I passaggi radiofonici sono un elemento essenziale per il successo?
RADIO NO
A cura di Francesco Cavalli
La musica e le radio, le radio e la musica, strumenti da sempre collegati e influenzati. Come nelle migliori storie d’amore, però, condizionate nel tempo da vari fattori che hanno fatto pendere la bilancia da una parte dall’altra. Se è vero da una parte che le radio risultano ancora fondamentali per un certo tipo di artisti, forse per gli stessi artisti che stanno cominciando ultimamente a vedere le prime crepe sul quel muro da sempre sostenuto e tenuto su anche e soprattutto grazie all’appoggio dei media, è altrettanto fuori discussione che si stia facendo largo un altro tipo di artisti, dominatori di classifiche anche senza appoggi radiofonici o televisivi. Si pensi ad esempio a Salmo: disco multiplatino, tour nei palazzetti sold out senza grossi passaggi radio-televisivi, a parte qualche rara eccezione. Stesso discorso che può essere fatto per Luchè, Izi, Tedua, Lazza, Rkomi o altri numerosi artisti estranei al grande pubblico mainstream ma sempre più vicini (come numeri) ai grandi big della musica italiana. Persino Ultimo, autentico mattatore del mercato discografico italiano degli ultimi due anni, riesce a volare pur non avendo un brano in top 20 nella classifica airplay di Earone da parecchie settimane.
Hit che diventano hit senza un passaggio radiofonico ma che, nonostante questo, arrivano a numeri esagerati. Cosa sta cambiando? Il tipo di pubblico? Certamente, ma forse non solo.
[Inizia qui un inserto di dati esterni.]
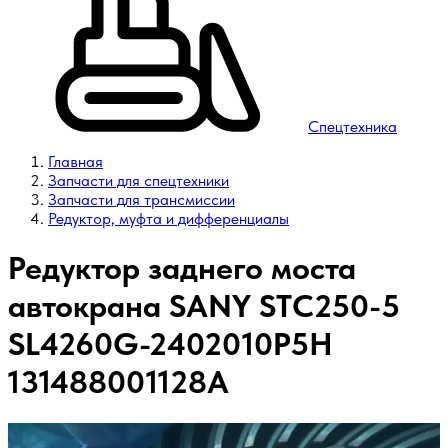
Спецтехника
Главная
Запчасти для спецтехники
Запчасти для трансмиссии
Редуктор, муфта и дифференциалы
Редуктор заднего моста
автокрана SANY STC250-5
SL4260G-2402010P5H
131488001128A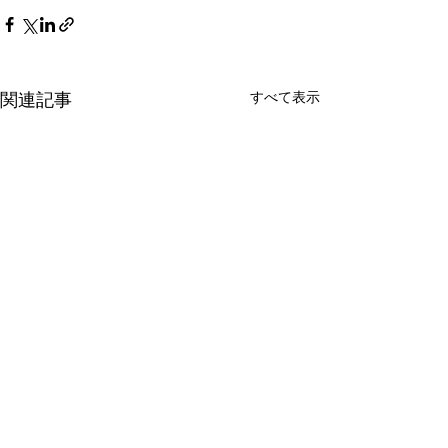
すべて表示
関連記事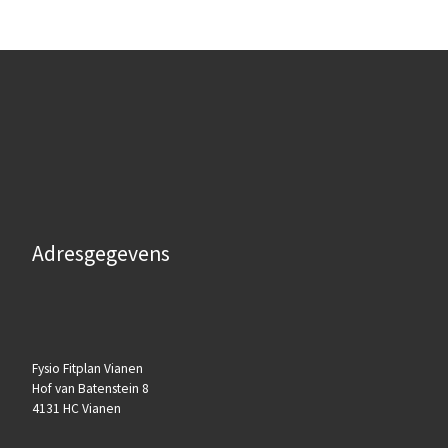
Adresgegevens
Fysio Fitplan Vianen
Hof van Batenstein 8
4131 HC Vianen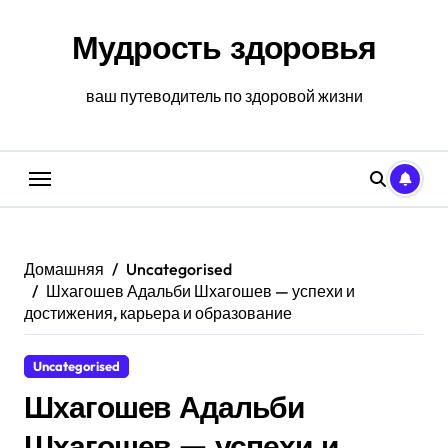
Перейти
к
Мудрость здоровья
содержанию
ваш путеводитель по здоровой жизни
Домашняя
Uncategorised
Шхагошев Адальби Шхагошев — успехи и
достижения, карьера и образование
Uncategorised
Шхагошев Адальби
Шхагошев — успехи и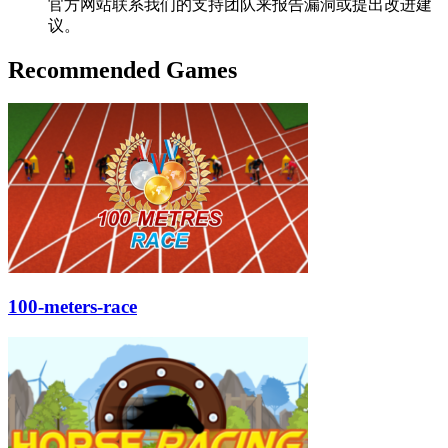
官方网站联系我们的支持团队来报告漏洞或提出改进建
议。
Recommended Games
100-meters-race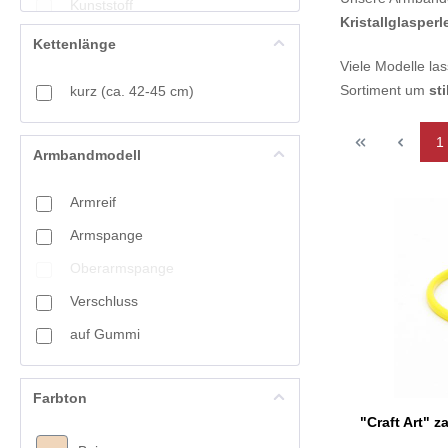
Kunststoff
Glamour
Kristallglasper
Leder
Kettenlänge
Jet
Viele Modelle la
Materialmix
Mandala
Sortiment um
st
kurz (ca. 42-45 cm)
Metall
Metallic
Mineralsteine
1
Shell
Armbandmodell
Muschel
Sterlingsilber
Armreif
Sterling-Silber
Summer Feeling
Armspange
Süßwasserperlen
Toho Art
Oberarmspange
Woodland
Verschluss
auf Gummi
Farbton
"Craft Art" z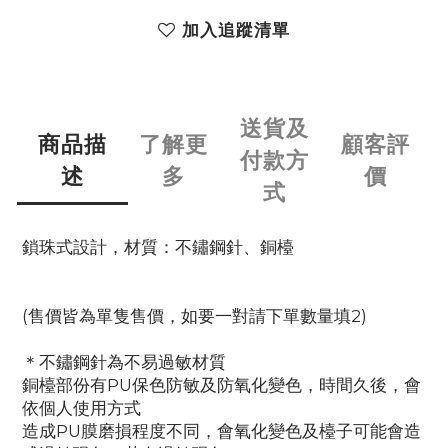
加入追蹤清單
送貨及
商品描
了解更
顧客評
付款方
述
多
價
式
鎖珠式設計，材質：不鏽鋼針、銅檯
(售價皆為單隻售價，如要一對請下單數量填2)
＊不鏽鋼針為不易過敏材質
銅檯部份有PU保色防敏及防氧化變色，時間久後，會
依個人使用方式
造成PU膜磨損程度不同，會氧化變色及檯子可能會造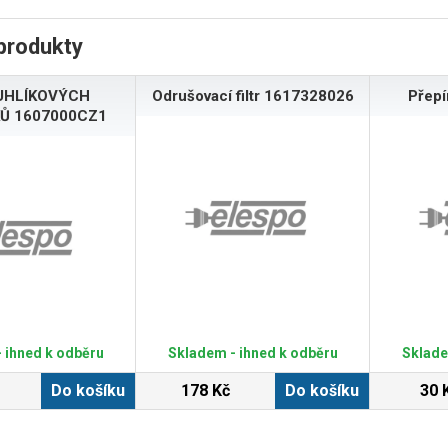
produkty
UHLÍKOVÝCH
Odrušovací filtr 1617328026
Přep
Ů 1607000CZ1
 ihned k odběru
Skladem - ihned k odběru
Sklade
Do košíku
178 Kč
Do košíku
30 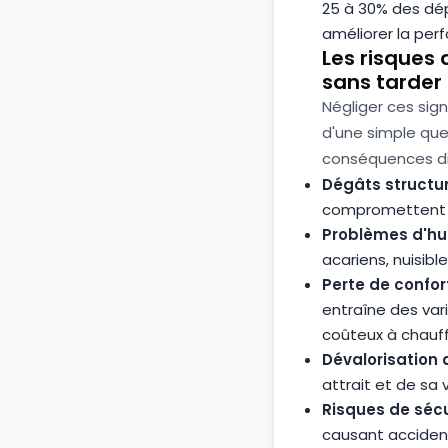
25 à 30% des dép
améliorer la per
Les risques 
sans tarder 
Négliger ces sig
d'une simple que
conséquences dire
Dégâts structur
compromettent la
Problèmes d'hum
acariens, nuisibl
Perte de confo
entraîne des var
coûteux à chauf
Dévalorisation 
attrait et de sa 
Risques de sécur
causant accident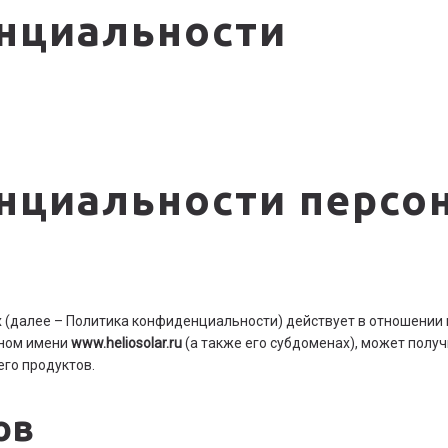
нциальности
нциальности персо
(далее – Политика конфиденциальности) действует в отношении 
нном имени
www.heliosolar.ru
(а также его субдоменах), может полу
 его продуктов.
ов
Cambiano i meccanismi di fruizione, con YouTube e soprattutto con Spotify, cambiano le strategie dell’hype e di marketing, i giovani oggi non ascoltano più la radio, sono informati da Instagram e aspettano la mezzanotte del venerdì per l’uscita del nuovo progetto, album o singolo che sia. Cambiano i modi e alla fine, almeno guardando le classifiche, si può dire che forse la radio non abbia più il peso di qualche anno fa.
RADIO SI
A cura di Ilario Luisetto
Se è vero che la nuova scena trap e rap si è spesso affermata senza l’ausilio dei tradizionali veicoli dell’industria musicale (radio e TV in primis) è anche vero che il concetto di mainstream sta ancora da un’altra parte. Fermate qualcuno per strada e chiedetegli se sappia chi sono Salmo, Lazza, Rkomi o Sfera Ebbasta. Magari qualcuno risponderà positivamente ma la percentuale sarà sicuramente inferiore a chi conosce una Laura Pausini o un Tiziano Ferro qualsiasi. E no, la risposta non sta solo negli anni di carriera degli uni rispetto agli altri.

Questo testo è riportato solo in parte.